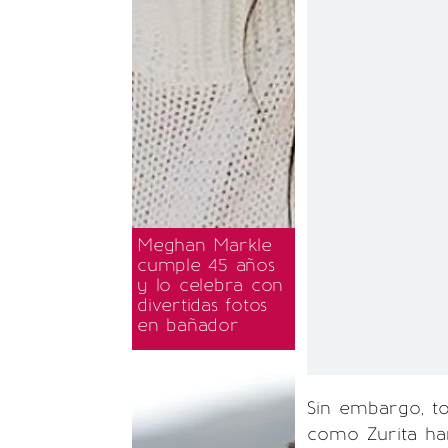
Meghan Markle
cumple 45 años
y lo celebra con
divertidas fotos
en bañador
Sin embargo, t
como Zurita han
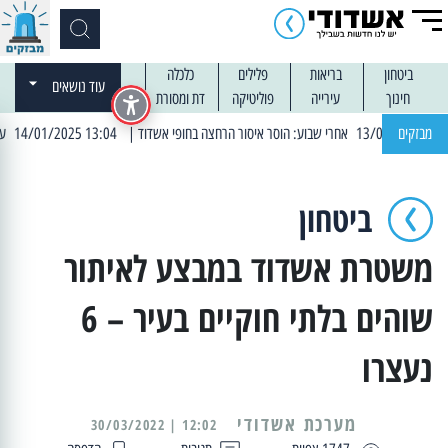
ביטחון
בריאות
פלילים
כלכלה
עוד נושאים
חינוך
עירייה
פוליטיקה
דת ומסורת
מבזקים
| 13:04 14/01/2025 עובדים בלילות: עבודות קרצוף וריבוד אספלט
ביטחון
משטרת אשדוד במבצע לאיתור
שוהים בלתי חוקיים בעיר – 6
נעצרו
מערכת אשדודי
12:02 | 30/03/2022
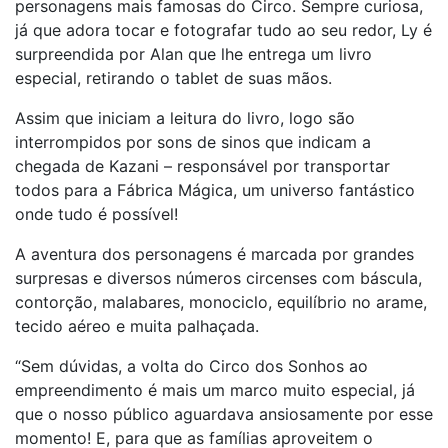
personagens mais famosas do Circo. Sempre curiosa,
já que adora tocar e fotografar tudo ao seu redor, Ly é
surpreendida por Alan que lhe entrega um livro
especial, retirando o tablet de suas mãos.
Assim que iniciam a leitura do livro, logo são
interrompidos por sons de sinos que indicam a
chegada de Kazani – responsável por transportar
todos para a Fábrica Mágica, um universo fantástico
onde tudo é possível!
A aventura dos personagens é marcada por grandes
surpresas e diversos números circenses com báscula,
contorção, malabares, monociclo, equilíbrio no arame,
tecido aéreo e muita palhaçada.
“Sem dúvidas, a volta do Circo dos Sonhos ao
empreendimento é mais um marco muito especial, já
que o nosso público aguardava ansiosamente por esse
momento! E, para que as famílias aproveitem o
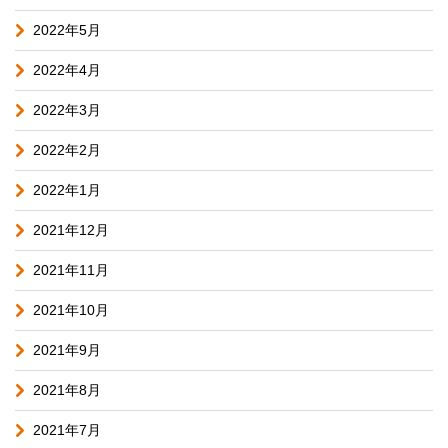
2022年5月
2022年4月
2022年3月
2022年2月
2022年1月
2021年12月
2021年11月
2021年10月
2021年9月
2021年8月
2021年7月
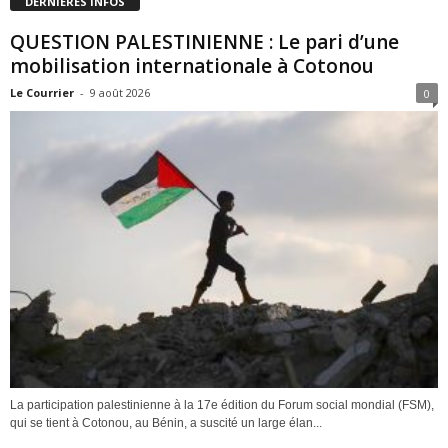
DERNIÈRES INFOS
QUESTION PALESTINIENNE : Le pari d’une
mobilisation internationale à Cotonou
Le Courrier
-
9 août 2026
0
La participation palestinienne à la 17e édition du Forum social mondial (FSM),
qui se tient à Cotonou, au Bénin, a suscité un large élan...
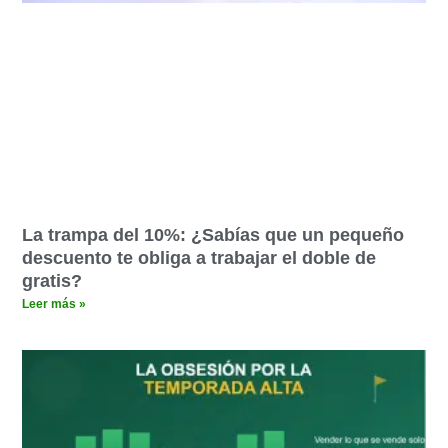
La trampa del 10%: ¿Sabías que un pequeño
descuento te obliga a trabajar el doble de
gratis?
Leer más »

______________________________

> WHAT THIS TASK INVOLVES
Gather all lines of the records that include the word "Circo".

> RESPONSE TO THE EXERCISE
personagens mais famosas do Circo. Sempre curiosa,
“Sem dúvidas, a volta do Circo dos Sonhos ao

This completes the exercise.